Now back in the day, this was my parents’ idea of a whole grain …

Image Source: Wikimedia Commons

Enriched white bread, packed with 8 essential nutrients! After all, it says so right on the package, so it’s gotta be good, right? Wonder Bread could be found in virtually every home and lunchbox across the country, and everyone knew they made for the best grilled cheese sandwiches and PB&Js. But in reality, nowadays we know better. Even though it tastes like a fluffy white cloud, this enriched white bread is nothing more than just empty calories in the form of a sugar-laden carb. Sometimes ignorance is bliss.

Another typical lunch for my kids …

Image Source: Andrea Howe

An assortment of fresh berries, the best organic blue corn tortilla chips with a cup of salsa, fantastic salami, and for a treat, chocolate candies made with all-natural plant-based dyes. My kid’s lunches make me envious, as I don’t eat nearly as well when I’m scarfing down food in between working and chasing around a toddler. Sometimes I can’t believe how different these kids have it compared to how I grew up.

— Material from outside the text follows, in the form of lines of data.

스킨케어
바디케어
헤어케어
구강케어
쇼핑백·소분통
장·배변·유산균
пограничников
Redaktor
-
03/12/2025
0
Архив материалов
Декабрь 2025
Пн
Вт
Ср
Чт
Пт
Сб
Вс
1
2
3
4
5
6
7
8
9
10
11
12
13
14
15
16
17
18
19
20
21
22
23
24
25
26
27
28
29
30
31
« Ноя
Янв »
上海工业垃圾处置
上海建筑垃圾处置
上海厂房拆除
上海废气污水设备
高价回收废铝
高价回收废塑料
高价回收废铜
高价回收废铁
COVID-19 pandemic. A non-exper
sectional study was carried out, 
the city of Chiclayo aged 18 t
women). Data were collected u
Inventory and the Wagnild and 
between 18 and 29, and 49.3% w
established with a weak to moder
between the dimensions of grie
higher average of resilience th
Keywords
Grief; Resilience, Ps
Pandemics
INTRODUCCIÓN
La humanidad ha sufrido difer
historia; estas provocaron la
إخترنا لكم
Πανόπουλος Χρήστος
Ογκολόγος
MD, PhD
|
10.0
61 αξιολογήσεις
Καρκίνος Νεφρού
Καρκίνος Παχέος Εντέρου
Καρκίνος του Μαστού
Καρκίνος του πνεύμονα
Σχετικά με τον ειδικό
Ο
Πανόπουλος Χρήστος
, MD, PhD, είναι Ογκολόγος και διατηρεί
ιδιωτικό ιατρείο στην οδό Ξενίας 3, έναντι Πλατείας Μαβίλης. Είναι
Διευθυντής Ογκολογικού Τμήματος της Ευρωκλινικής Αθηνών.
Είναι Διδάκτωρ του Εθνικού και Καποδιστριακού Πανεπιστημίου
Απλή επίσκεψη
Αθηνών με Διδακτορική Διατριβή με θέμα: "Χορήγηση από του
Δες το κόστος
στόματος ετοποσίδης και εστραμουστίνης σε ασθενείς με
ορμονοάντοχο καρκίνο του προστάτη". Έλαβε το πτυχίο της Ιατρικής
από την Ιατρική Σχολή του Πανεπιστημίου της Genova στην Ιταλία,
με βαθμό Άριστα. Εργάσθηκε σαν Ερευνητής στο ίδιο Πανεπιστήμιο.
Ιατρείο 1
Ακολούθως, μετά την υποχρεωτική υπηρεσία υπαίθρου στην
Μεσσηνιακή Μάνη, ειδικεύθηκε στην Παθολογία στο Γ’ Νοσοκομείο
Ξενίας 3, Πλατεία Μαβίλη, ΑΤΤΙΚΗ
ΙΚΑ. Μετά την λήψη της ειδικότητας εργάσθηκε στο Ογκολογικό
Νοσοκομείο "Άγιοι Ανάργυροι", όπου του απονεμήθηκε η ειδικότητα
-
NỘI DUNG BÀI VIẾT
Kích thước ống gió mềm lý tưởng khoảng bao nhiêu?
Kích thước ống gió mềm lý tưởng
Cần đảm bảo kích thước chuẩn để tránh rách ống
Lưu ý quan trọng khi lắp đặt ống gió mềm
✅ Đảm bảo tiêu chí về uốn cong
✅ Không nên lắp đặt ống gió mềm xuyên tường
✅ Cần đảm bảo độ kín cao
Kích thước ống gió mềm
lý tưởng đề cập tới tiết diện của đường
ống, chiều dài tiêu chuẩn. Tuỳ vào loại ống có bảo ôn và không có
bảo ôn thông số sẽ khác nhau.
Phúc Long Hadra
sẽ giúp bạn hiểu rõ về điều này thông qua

A typical school lunch for a child of the ’80s …

Image Source: Thinkstock

Honestly, I don’t ever remember us having fresh fruit in the house aside from good ol’ bananas and apples. Fresh berries? Forget about it. Who needed fresh fruit back in the ’80s when we had a bevy of canned fruits to choose from?! Oh, how clearly I remember canned peaches, canned pineapple, canned pears, and canned fruit cocktail, all packed in a lovely sweet syrupy goodness that we always drank along with our fruit. And really, who needed real fresh fruit when we all had fruit roll-ups growing up? I can still recall the sound of cellophane as you tried to pull the roll-up off in one fell swoop.

Image Source: Flickr User daniel85r

Back in the ’80s, there was hardly a need for organic, free-trade chocolates made with plant-based dyes when you had a Ding Dong in your lunch pail. Those foil wrapped chocolate discs were the equivalent to winning the lottery as a kid, and it’s the one junk food I would definitely say my kids are missing out on. Too bad, so sad. I wonder if treats like these are the reason I always felt so tired at school. Or maybe it was the fact my parents let me stay up until 10 PM each night. Parenting in the ’80s sure looked a lot different than it does now.

Image Source: Flickr User NY Kid

Truth be told, some days I feel both sorry for my kids. I’m pretty sure our parents back in the ’70s and ’80s didn’t think twice about the foods they gave us, and they really never thought they were harming us in any way. That’s just the way we ate, as did virtually everyone, and I can’t recall a single friend whose lunch box didn’t almost identically resemble mine. Nowadays, we know better. Between the rising childhood obesity rates and a growing prevalence of childhood T2 diabetes, feeding our kids the type of foods we grew up on is almost seen as child abuse, depending on where you live and the circle you run in. While at the end of the day I know I’m doing my kids better by feeding them this way, I sometimes wish we could go back to the days of blissful ignorance, even for just a moment. Between deciphering labels with hard-to-pronounce ingredients and deciding if GMOs are truly safe or not, I think I’ve spent more time researching what to feed my kids than my parents spent doing homework with me during my entire school career.

So are school lunches something you worry about as a parent? Or is this one category you choose not to worry about?